Miso can also be added to your regular dietary routine if you want to pay better attention to your gut health.

This is a Japanese flavoring paste made from fermented soybeans. It has plenty of probiotics for gut health, as well as protein and fiber. The darker the color of miso, the stronger the taste. Miso can be used in sauces or soup broth.

The only thing to watch out for in miso is the amount of salt. Most miso paste is very high in salt, similar to soy sauce. As you know, salt is sodium, which is okay for most people in moderate amounts.

You will hear this repeated a lot – moderation is your best friend!


Pickles can also be high in sodium, so you shouldn’t eat the entire jar in one sitting, but having a single serving of them can be great for your gut health.

Pickled cucumbers or other vegetables can also offer probiotic benefits.
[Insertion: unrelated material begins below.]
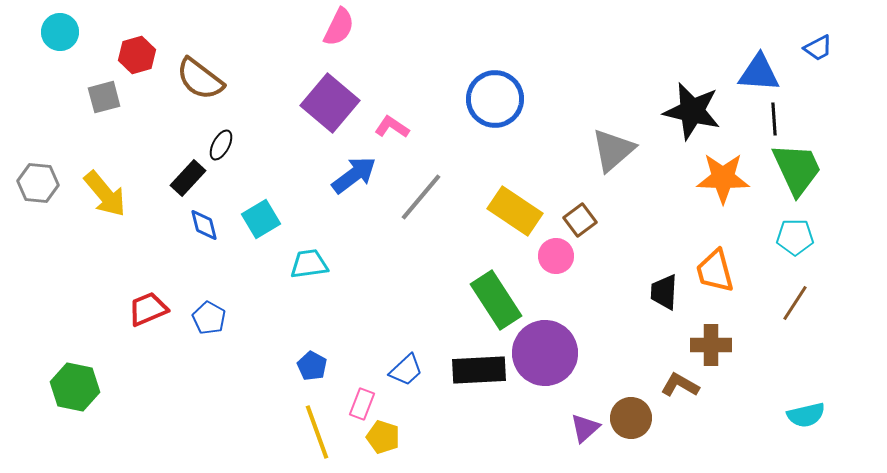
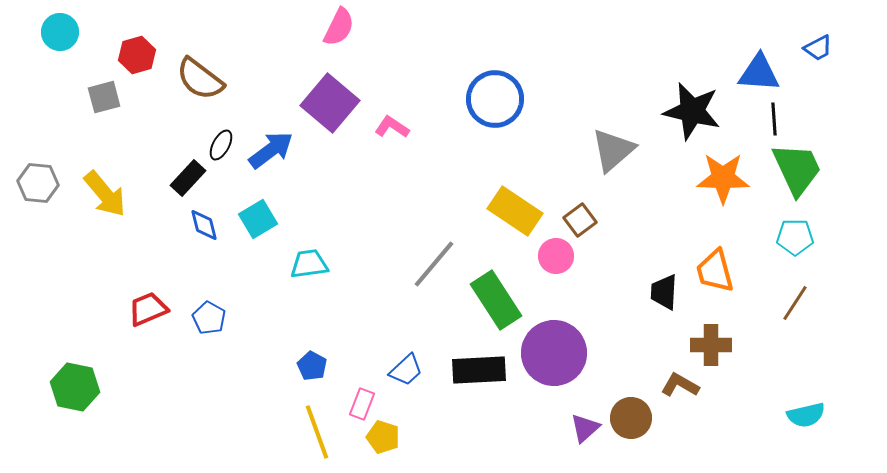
blue arrow at (354, 175): moved 83 px left, 25 px up
gray line at (421, 197): moved 13 px right, 67 px down
cyan square at (261, 219): moved 3 px left
purple circle at (545, 353): moved 9 px right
However, look for pickles that are labeled as having live cultures and are made with a salt and water brine as opposed to vinegar.

Tip: Like with fermented cabbage, pickles that are cooked and pasteurized do not offer the same benefits. You can make your own natural old-fashioned brined pickles at home.

Sourdough Bread

Last up is sourdough bread, especially if it is made with whole grains or sprouted grains. (Be aware, though, that bread labeling is often misleading. Read about these health foods you should avoid)

Making sourdough bread requires the use of a friendly bacteria called lactobacillus. This type of bread can be very helpful to those with diabetic or pre-diabetic conditions because it causes a smaller spike in blood sugar than regular bread.

Tip: As with all foods on this list, you want to look at the ingredients list to make sure you have as natural of an option as possible.

What’s Next?

Now that you know all about choosing the healthiest food for gut health, you can start putting together some healthy recipes. The best way to start is choosing foods from this list that you already enjoy – which might be sauerkraut, pickles, or sourdough bread.

Add these familiar foods to your diet plan, then start adding more foods. For example, switch out your regular milk for kefir milk, or try eating more oranges.

Using this easy method will allow you to have all those probiotics and nutrients your body needs for a happy and healthy gut.